#### Input material

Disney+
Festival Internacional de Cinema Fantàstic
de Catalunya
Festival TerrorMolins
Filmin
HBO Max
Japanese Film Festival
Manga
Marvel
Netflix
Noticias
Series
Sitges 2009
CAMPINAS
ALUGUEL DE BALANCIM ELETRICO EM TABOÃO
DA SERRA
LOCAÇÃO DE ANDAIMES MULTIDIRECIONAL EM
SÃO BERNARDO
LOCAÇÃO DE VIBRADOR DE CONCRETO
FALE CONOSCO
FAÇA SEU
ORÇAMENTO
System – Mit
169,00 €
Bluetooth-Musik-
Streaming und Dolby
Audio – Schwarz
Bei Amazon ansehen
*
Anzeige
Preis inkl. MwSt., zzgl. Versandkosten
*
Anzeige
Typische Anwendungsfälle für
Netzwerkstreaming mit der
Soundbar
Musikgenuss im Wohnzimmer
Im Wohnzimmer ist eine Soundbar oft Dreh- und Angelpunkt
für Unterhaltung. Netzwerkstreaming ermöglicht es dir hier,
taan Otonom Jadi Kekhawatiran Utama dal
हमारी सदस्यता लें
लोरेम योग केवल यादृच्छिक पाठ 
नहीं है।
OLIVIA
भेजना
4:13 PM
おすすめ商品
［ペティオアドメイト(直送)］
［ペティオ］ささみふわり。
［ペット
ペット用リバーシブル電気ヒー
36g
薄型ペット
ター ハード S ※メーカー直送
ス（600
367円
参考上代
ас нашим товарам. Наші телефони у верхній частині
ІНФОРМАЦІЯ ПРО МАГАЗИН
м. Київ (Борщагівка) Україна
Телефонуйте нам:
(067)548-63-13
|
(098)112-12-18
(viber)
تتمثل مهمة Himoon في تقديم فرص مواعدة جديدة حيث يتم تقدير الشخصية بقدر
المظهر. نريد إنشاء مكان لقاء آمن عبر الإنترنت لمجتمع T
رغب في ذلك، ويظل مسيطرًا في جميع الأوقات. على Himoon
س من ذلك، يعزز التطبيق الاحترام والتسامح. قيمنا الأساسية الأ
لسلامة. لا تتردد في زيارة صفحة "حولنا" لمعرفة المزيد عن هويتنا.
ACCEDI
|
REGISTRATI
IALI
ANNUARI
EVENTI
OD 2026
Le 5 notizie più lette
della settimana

#### What the exercise asks
All the lines above must appear again in the answer, word for word.

#### Task solution
Disney+
Festival Internacional de Cinema Fantàstic
de Catalunya
Festival TerrorMolins
Filmin
HBO Max
Japanese Film Festival
Manga
Marvel
Netflix
Noticias
Series
Sitges 2009
CAMPINAS
ALUGUEL DE BALANCIM ELETRICO EM TABOÃO
DA SERRA
LOCAÇÃO DE ANDAIMES MULTIDIRECIONAL EM
SÃO BERNARDO
LOCAÇÃO DE VIBRADOR DE CONCRETO
FALE CONOSCO
FAÇA SEU
ORÇAMENTO
System – Mit
169,00 €
Bluetooth-Musik-
Streaming und Dolby
Audio – Schwarz
Bei Amazon ansehen
*
Anzeige
Preis inkl. MwSt., zzgl. Versandkosten
*
Anzeige
Typische Anwendungsfälle für
Netzwerkstreaming mit der
Soundbar
Musikgenuss im Wohnzimmer
Im Wohnzimmer ist eine Soundbar oft Dreh- und Angelpunkt
für Unterhaltung. Netzwerkstreaming ermöglicht es dir hier,
taan Otonom Jadi Kekhawatiran Utama dal
हमारी सदस्यता लें
लोरेम योग केवल यादृच्छिक पाठ 
नहीं है।
OLIVIA
भेजना
4:13 PM
おすすめ商品
［ペティオアドメイト(直送)］
［ペティオ］ささみふわり。
［ペット
ペット用リバーシブル電気ヒー
36g
薄型ペット
ター ハード S ※メーカー直送
ス（600
367円
参考上代
ас нашим товарам. Наші телефони у верхній частині
ІНФОРМАЦІЯ ПРО МАГАЗИН
м. Київ (Борщагівка) Україна
Телефонуйте нам:
(067)548-63-13
|
(098)112-12-18
(viber)
تتمثل مهمة Himoon في تقديم فرص مواعدة جديدة حيث يتم تقدير الشخصية بقدر
المظهر. نريد إنشاء مكان لقاء آمن عبر الإنترنت لمجتمع T
رغب في ذلك، ويظل مسيطرًا في جميع الأوقات. على Himoon
س من ذلك، يعزز التطبيق الاحترام والتسامح. قيمنا الأساسية الأ
لسلامة. لا تتردد في زيارة صفحة "حولنا" لمعرفة المزيد عن هويتنا.
ACCEDI
|
REGISTRATI
IALI
ANNUARI
EVENTI
OD 2026
Le 5 notizie più lette
della settimana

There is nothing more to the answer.